(TASK REQUIREMENTS):
Take each line of the data that contains the string "Rendimiento" and copy it.

(TASK MATERIAL):

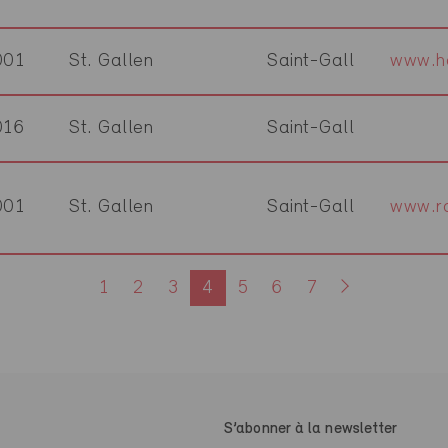
001
St. Gallen
Saint-Gall
www.h
016
St. Gallen
Saint-Gall
001
St. Gallen
Saint-Gall
www.ra
1
2
3
4
5
6
7
S’abonner à la newsletter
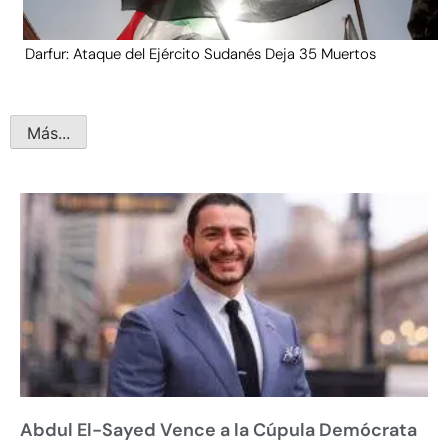
Darfur: Ataque del Ejército Sudanés Deja 35 Muertos
Más...
Abdul El-Sayed Vence a la Cúpula Demócrata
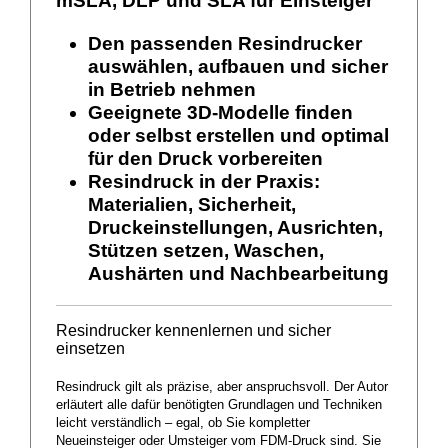
mSLA, DLP und SLA für Einsteiger
Den passenden Resindrucker
auswählen, aufbauen und sicher
in Betrieb nehmen
Geeignete 3D-Modelle finden
oder selbst erstellen und optimal
für den Druck vorbereiten
Resindruck in der Praxis:
Materialien, Sicherheit,
Druckeinstellungen, Ausrichten,
Stützen setzen, Waschen,
Aushärten und Nachbearbeitung
Resindrucker kennenlernen und sicher
einsetzen
Resindruck gilt als präzise, aber anspruchsvoll. Der Autor
erläutert alle dafür benötigten Grundlagen und Techniken
leicht verständlich – egal, ob Sie kompletter
Neueinsteiger oder Umsteiger vom FDM-Druck sind. Sie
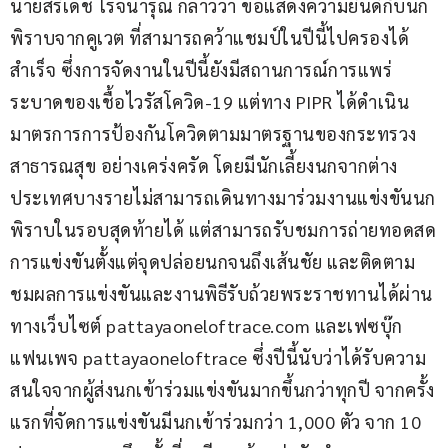
นายสิริเดช โรจนารุณ กล่าวว่า ขอแสดงความยินดีกับนก
พิราบจากคูเวต ที่สามารถคว้าแชมป์ในปีนี้ไปครองได้
สำเร็จ ซึ่งการจัดงานในปีนี้ยังมีสถานการณ์การแพร่
ระบาดของเชื้อไวรัสโควิด-19 แต่ทาง PIPR ได้ดำเนิน
มาตรการการป้องกันโควิดตามมาตรฐานของกระทรวง
สาธารณสุข อย่างเคร่งครัด โดยมีนักเลี้ยงนกจากต่าง
ประเทศบางรายไม่สามารถเดินทางมาร่วมงานแข่งขันนก
พิราบในรอบสุดท้ายได้ แต่สามารถรับชมการถ่ายทอดสด
การแข่งขันตั้งแต่จุดปล่อยนกจนถึงเส้นชัย และติดตาม
ชมผลการแข่งขันและงานพิธีรับถ้วยพระราชทานได้ผ่าน
ทางเว็บไซต์ pattayaoneloftrace.com และเฟซบุ๊ก
แฟนเพจ pattayaoneloftrace ซึ่งปีนี้นับว่าได้รับความ
สนใจจากผู้ส่งนกเข้าร่วมแข่งขันมากขึ้นกว่าทุกปี จากครั้ง
แรกที่จัดการแข่งขันมีนกเข้าร่วมกว่า 1,000 ตัว จาก 10 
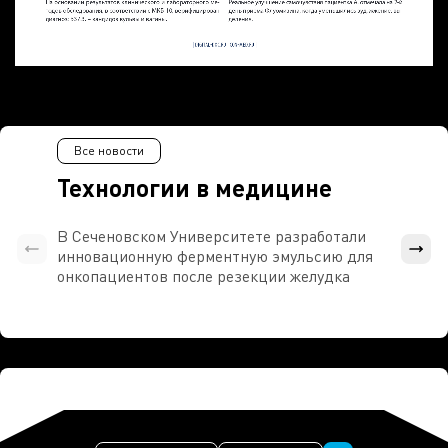
Все новости
Технологии в медицине
В Сеченовском Университете разработали
Росси
инновационную ферментную эмульсию для
расч
онкопациентов после резекции желудка
проти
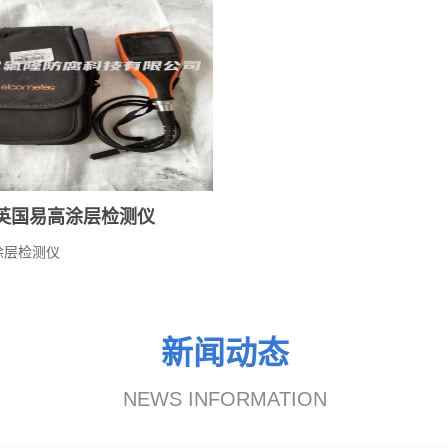
英国易高涂层检测仪
涂层检测仪
新闻动态
NEWS INFORMATION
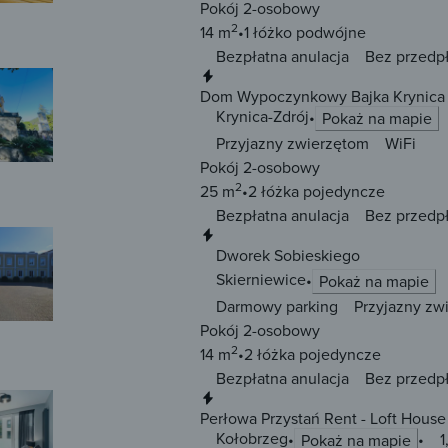
Pokój 2-osobowy
2
14 m
1 łóżko
podwójne
Bezpłatna anulacja
Bez przedp
Natychmiastowa rezerwacja
Dom Wypoczynkowy Bajka Krynica 
Krynica-Zdrój
Pokaż na mapie
Przyjazny zwierzętom
WiFi
Pokój 2-osobowy
2
25 m
2 łóżka
pojedyncze
Bezpłatna anulacja
Bez przedp
Natychmiastowa rezerwacja
Dworek Sobieskiego
Skierniewice
Pokaż na mapie
Darmowy parking
Przyjazny zw
Pokój 2-osobowy
2
14 m
2 łóżka
pojedyncze
Bezpłatna anulacja
Bez przedp
Natychmiastowa rezerwacja
Perłowa Przystań Rent - Loft House
Kołobrzeg
1
Pokaż na mapie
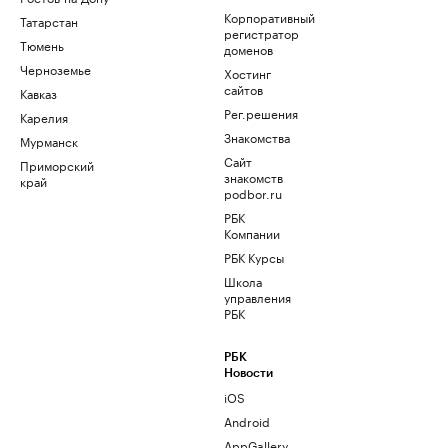
Корпоративный
Татарстан
регистратор
Тюмень
доменов
Черноземье
Хостинг
сайтов
Кавказ
Рег.решения
Карелия
Знакомства
Мурманск
Сайт
Приморский
знакомств
край
podbor.ru
РБК
Компании
РБК Курсы
Школа
управления
РБК
РБК
Новости
iOS
Android
AppGallery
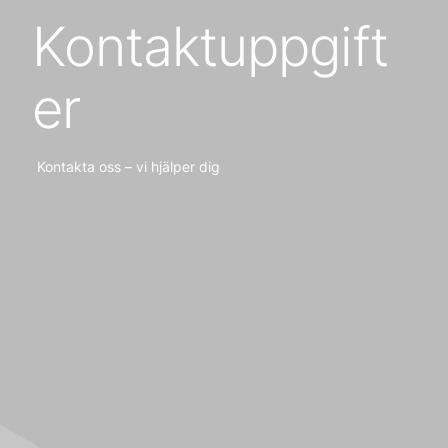
Kontaktuppgift
er
Kontakta oss – vi hjälper dig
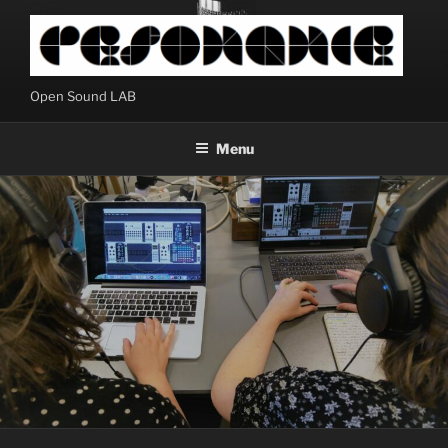
Aller
au
contenu
principal
Open Sound LAB
Menu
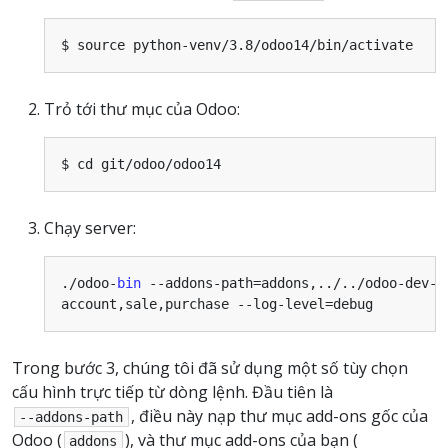
Trỏ tới thư mục của Odoo:
Chạy server:
./
odoo
-
bin
--
addons
-
path
=
addons
,
../../
odoo
-
dev
-
1
account
,
sale
,
purchase
--
log
-
level
=
debug
Trong bước 3, chúng tôi đã sử dụng một số tùy chọn
cấu hình trực tiếp từ dòng lệnh. Đầu tiên là
, điều này nạp thư mục add-ons gốc của
--addons-path
Odoo (
), và thư mục add-ons của bạn (
addons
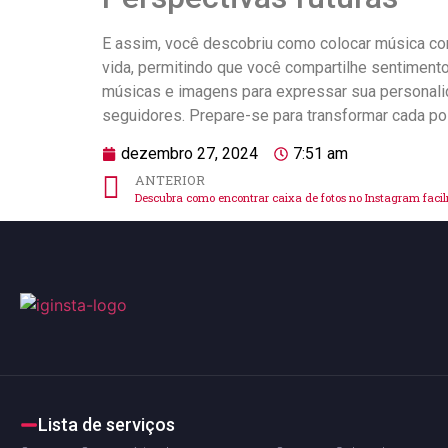
E assim, você descobriu‌ como⁤ colocar música co
vida, permitindo que você compartilhe sentimen
músicas e imagens para expressar sua personalidad
seguidores.⁢ Prepare-se para‍ transformar cada 
dezembro 27, 2024
7:51 am
ANTERIOR
Descubra como encontrar caixa de fotos no Instagram faci
Lista de serviços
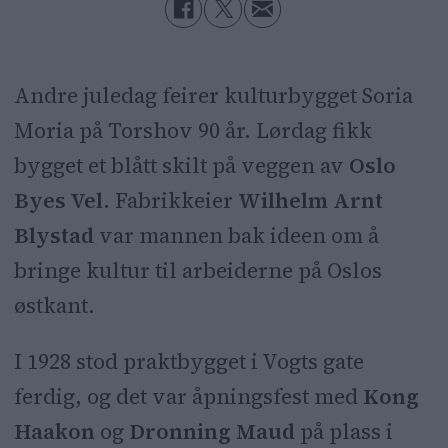
Andre juledag feirer kulturbygget Soria
Moria på Torshov 90 år. Lørdag fikk
bygget et blått skilt på veggen av
Oslo
Byes Vel
. Fabrikkeier
Wilhelm Arnt
Blystad
var mannen bak ideen om å
bringe kultur til arbeiderne på Oslos
østkant.
I 1928 stod praktbygget i Vogts gate
ferdig, og det var åpningsfest med
Kong
Haakon
og
Dronning Maud
på plass i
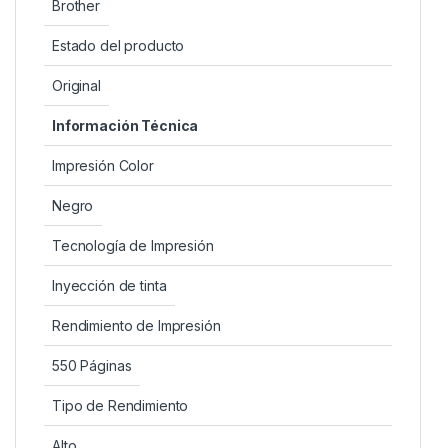
Brother
Estado del producto
Original
Información Técnica
Impresión Color
Negro
Tecnología de Impresión
Inyección de tinta
Rendimiento de Impresión
550 Páginas
Tipo de Rendimiento
Alto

(ANSWER BOX):
Rendimiento de Impresión
Tipo de Rendimiento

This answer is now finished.